Maria's latest, Long Drawn Knives, is plenty verbose, if only because each song's narrative structure depends on step-by-step storytelling more than truly lyrical songs might. Caithlin de Marrais' vocals are placed way on top of Kyle Fisher's guitar, neutralizing its strained expression (Fisher's mildly dissonant phrasing is by far the most articulate element in Maria's repertoire). Marrais is much more effective when she croons, as she does on "The Awful Truth of Loving" when she hopelessly confesses, "I wanted to be sweet/So you won't be disappointed." The lines describe an adherence to feminine stereotype just to save a relationship, emphasizing the sacrifices people make to remain in love.

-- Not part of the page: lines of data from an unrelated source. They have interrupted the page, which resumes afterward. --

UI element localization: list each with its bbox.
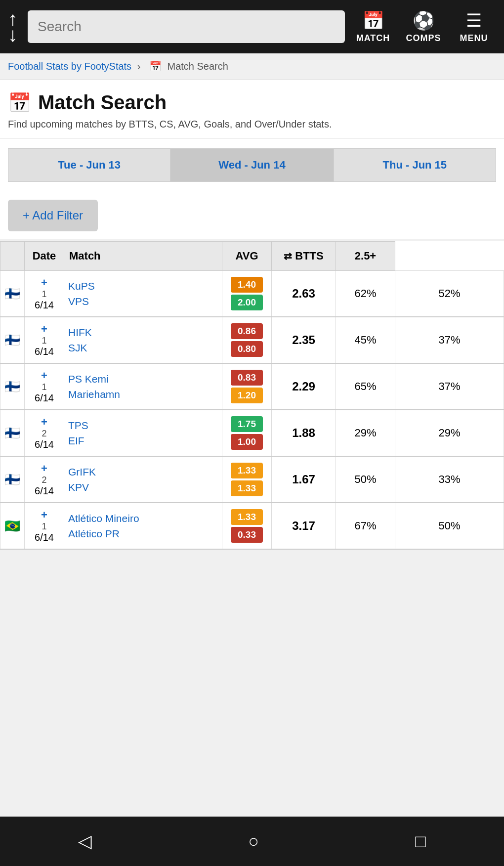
match-num-5: 1 bbox=[29, 521, 60, 532]
row-flag-2: 🇫🇮 bbox=[0, 363, 25, 410]
breadcrumb-current: 📅 Match Search bbox=[149, 61, 231, 72]
col-btts-header: ⇄ BTTS bbox=[272, 242, 336, 271]
row-over-0: 52% bbox=[395, 271, 504, 317]
comps-icon: ⚽ bbox=[413, 10, 435, 31]
match-icon: 📅 bbox=[362, 10, 384, 31]
bottom-nav: ◁ ○ □ bbox=[0, 817, 504, 866]
add-filter-button[interactable]: + Add Filter bbox=[8, 200, 98, 231]
team2-link-5[interactable]: Atlético PR bbox=[68, 526, 218, 542]
row-date-val-2: 6/14 bbox=[29, 392, 60, 404]
row-btts-5: 67% bbox=[336, 503, 395, 549]
row-date-5: + 1 6/14 bbox=[25, 503, 64, 549]
breadcrumb-separator: › bbox=[137, 61, 141, 72]
plus-btn-5[interactable]: + bbox=[29, 509, 60, 521]
row-avg-1: 2.35 bbox=[272, 317, 336, 363]
row-match-1: HIFK SJK bbox=[64, 317, 222, 363]
odds2-badge-2[interactable]: 1.20 bbox=[231, 388, 263, 403]
plus-btn-2[interactable]: + bbox=[29, 369, 60, 382]
back-button[interactable]: ◁ bbox=[78, 831, 92, 852]
row-btts-4: 50% bbox=[336, 456, 395, 503]
menu-icon: ☰ bbox=[466, 10, 482, 31]
row-odds-0: 1.40 2.00 bbox=[222, 271, 272, 317]
match-num-2: 1 bbox=[29, 382, 60, 392]
row-date-val-3: 6/14 bbox=[29, 439, 60, 450]
team1-link-4[interactable]: GrIFK bbox=[68, 464, 218, 480]
row-btts-1: 45% bbox=[336, 317, 395, 363]
row-avg-0: 2.63 bbox=[272, 271, 336, 317]
home-button[interactable]: ○ bbox=[248, 831, 259, 852]
team1-link-0[interactable]: KuPS bbox=[68, 278, 218, 294]
row-avg-4: 1.67 bbox=[272, 456, 336, 503]
row-flag-1: 🇫🇮 bbox=[0, 317, 25, 363]
match-num-3: 2 bbox=[29, 429, 60, 439]
row-btts-2: 65% bbox=[336, 363, 395, 410]
page-title-icon: 📅 bbox=[8, 92, 31, 114]
row-flag-5: 🇧🇷 bbox=[0, 503, 25, 549]
date-tab-2[interactable]: Thu - Jun 15 bbox=[334, 148, 496, 182]
search-input[interactable] bbox=[28, 10, 345, 43]
row-date-2: + 1 6/14 bbox=[25, 363, 64, 410]
row-date-1: + 1 6/14 bbox=[25, 317, 64, 363]
odds2-badge-1[interactable]: 0.80 bbox=[231, 341, 263, 357]
row-match-0: KuPS VPS bbox=[64, 271, 222, 317]
recent-button[interactable]: □ bbox=[415, 831, 426, 852]
row-date-val-5: 6/14 bbox=[29, 532, 60, 543]
plus-btn-0[interactable]: + bbox=[29, 276, 60, 289]
row-odds-2: 0.83 1.20 bbox=[222, 363, 272, 410]
team2-link-1[interactable]: SJK bbox=[68, 340, 218, 356]
row-match-5: Atlético Mineiro Atlético PR bbox=[64, 503, 222, 549]
plus-btn-3[interactable]: + bbox=[29, 416, 60, 429]
btts-arrows-icon: ⇄ bbox=[284, 250, 292, 262]
date-tab-0[interactable]: Tue - Jun 13 bbox=[8, 148, 170, 182]
row-btts-0: 62% bbox=[336, 271, 395, 317]
date-tab-1[interactable]: Wed - Jun 14 bbox=[170, 148, 333, 182]
odds2-badge-4[interactable]: 1.33 bbox=[231, 480, 263, 496]
odds1-badge-4[interactable]: 1.33 bbox=[231, 463, 263, 478]
odds2-badge-5[interactable]: 0.33 bbox=[231, 527, 263, 543]
nav-match[interactable]: 📅 MATCH bbox=[351, 10, 395, 43]
nav-comps[interactable]: ⚽ COMPS bbox=[401, 10, 446, 43]
row-avg-3: 1.88 bbox=[272, 410, 336, 456]
odds1-badge-2[interactable]: 0.83 bbox=[231, 370, 263, 386]
row-btts-3: 29% bbox=[336, 410, 395, 456]
odds2-badge-0[interactable]: 2.00 bbox=[231, 295, 263, 310]
col-flag bbox=[0, 242, 25, 271]
team2-link-0[interactable]: VPS bbox=[68, 294, 218, 309]
row-over-2: 37% bbox=[395, 363, 504, 410]
odds1-badge-0[interactable]: 1.40 bbox=[231, 277, 263, 293]
team1-link-2[interactable]: PS Kemi bbox=[68, 371, 218, 387]
col-avg-header: AVG bbox=[222, 242, 272, 271]
breadcrumb-home[interactable]: Football Stats by FootyStats bbox=[8, 61, 131, 72]
row-flag-0: 🇫🇮 bbox=[0, 271, 25, 317]
row-odds-3: 1.75 1.00 bbox=[222, 410, 272, 456]
team1-link-5[interactable]: Atlético Mineiro bbox=[68, 511, 218, 526]
nav-menu[interactable]: ☰ MENU bbox=[452, 10, 496, 43]
row-flag-4: 🇫🇮 bbox=[0, 456, 25, 503]
table-row: 🇫🇮 + 1 6/14 KuPS VPS 1.40 2.00 2.63 62% … bbox=[0, 271, 504, 317]
team1-link-1[interactable]: HIFK bbox=[68, 325, 218, 341]
odds2-badge-3[interactable]: 1.00 bbox=[231, 434, 263, 450]
plus-btn-4[interactable]: + bbox=[29, 462, 60, 475]
team2-link-3[interactable]: EIF bbox=[68, 433, 218, 449]
page-title: Match Search bbox=[38, 91, 167, 114]
row-flag-3: 🇫🇮 bbox=[0, 410, 25, 456]
header: ↑ ↓ 📅 MATCH ⚽ COMPS ☰ MENU bbox=[0, 0, 504, 53]
page-subtitle: Find upcoming matches by BTTS, CS, AVG, … bbox=[8, 119, 496, 130]
plus-btn-1[interactable]: + bbox=[29, 323, 60, 336]
col-match-header: Match bbox=[64, 242, 222, 271]
table-row: 🇫🇮 + 1 6/14 PS Kemi Mariehamn 0.83 1.20 … bbox=[0, 363, 504, 410]
row-over-1: 37% bbox=[395, 317, 504, 363]
sort-icon[interactable]: ↑ ↓ bbox=[8, 11, 18, 43]
row-date-val-1: 6/14 bbox=[29, 346, 60, 357]
odds1-badge-3[interactable]: 1.75 bbox=[231, 416, 263, 432]
odds1-badge-1[interactable]: 0.86 bbox=[231, 323, 263, 339]
team2-link-2[interactable]: Mariehamn bbox=[68, 387, 218, 402]
team2-link-4[interactable]: KPV bbox=[68, 479, 218, 495]
row-odds-1: 0.86 0.80 bbox=[222, 317, 272, 363]
row-avg-2: 2.29 bbox=[272, 363, 336, 410]
nav-menu-label: MENU bbox=[460, 33, 488, 43]
odds1-badge-5[interactable]: 1.33 bbox=[231, 509, 263, 525]
table-row: 🇫🇮 + 2 6/14 TPS EIF 1.75 1.00 1.88 29% 2… bbox=[0, 410, 504, 456]
team1-link-3[interactable]: TPS bbox=[68, 418, 218, 433]
col-date-header: Date bbox=[25, 242, 64, 271]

Her voice just doesn't translate well to punk agitation – and she has trouble varying her delivery when it comes to angst.

"Double Life" and "Ears Ring," the two great songs on the album, emphatically pull at the listener with their obsessive, looping guitars and desperate lyricism. Marrais implores her lover in "Double Life" to save her "some time," which works both as a plea for companionship and psychic help. The majority of the other tracks, however, point to romanticism as their catalyst but lose their effectiveness because they go on much too long. As on 2001's A Better Version of Me, the beautiful-sounding lead track here, "Mystery and Misery," becomes agitating because of unrelenting repetition.

Rainer Maria could take note from its namesake, who learned while studying with the sculptor Rodin that things have a "concentrated reality" – even songs. Or maybe the band can just drink more beer and learn a little rock 'n' roll brevity.